_ABOUT THIS EXERCISE_
Would you retype the whole listing verbatim, keeping pictures out of it?

_PROVIDED MATERIAL_
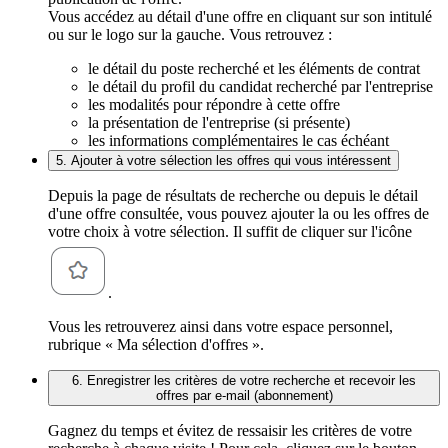
Vous accédez au détail d'une offre en cliquant sur son intitulé
ou sur le logo sur la gauche. Vous retrouvez :
le détail du poste recherché et les éléments de contrat
le détail du profil du candidat recherché par l'entreprise
les modalités pour répondre à cette offre
la présentation de l'entreprise (si présente)
les informations complémentaires le cas échéant
5. Ajouter à votre sélection les offres qui vous intéressent
Depuis la page de résultats de recherche ou depuis le détail
d'une offre consultée, vous pouvez ajouter la ou les offres de
votre choix à votre sélection. Il suffit de cliquer sur l'icône
.
Vous les retrouverez ainsi dans votre espace personnel,
rubrique « Ma sélection d'offres ».
6. Enregistrer les critères de votre recherche et recevoir les
offres par e-mail (abonnement)
Gagnez du temps et évitez de ressaisir les critères de votre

_RESPONSE_
Vous accédez au détail d'une offre en cliquant sur son intitulé
ou sur le logo sur la gauche. Vous retrouvez :
le détail du poste recherché et les éléments de contrat
le détail du profil du candidat recherché par l'entreprise
les modalités pour répondre à cette offre
la présentation de l'entreprise (si présente)
les informations complémentaires le cas échéant
5. Ajouter à votre sélection les offres qui vous intéressent
Depuis la page de résultats de recherche ou depuis le détail
d'une offre consultée, vous pouvez ajouter la ou les offres de
votre choix à votre sélection. Il suffit de cliquer sur l'icône
.
Vous les retrouverez ainsi dans votre espace personnel,
rubrique « Ma sélection d'offres ».
6. Enregistrer les critères de votre recherche et recevoir les
offres par e-mail (abonnement)
Gagnez du temps et évitez de ressaisir les critères de votre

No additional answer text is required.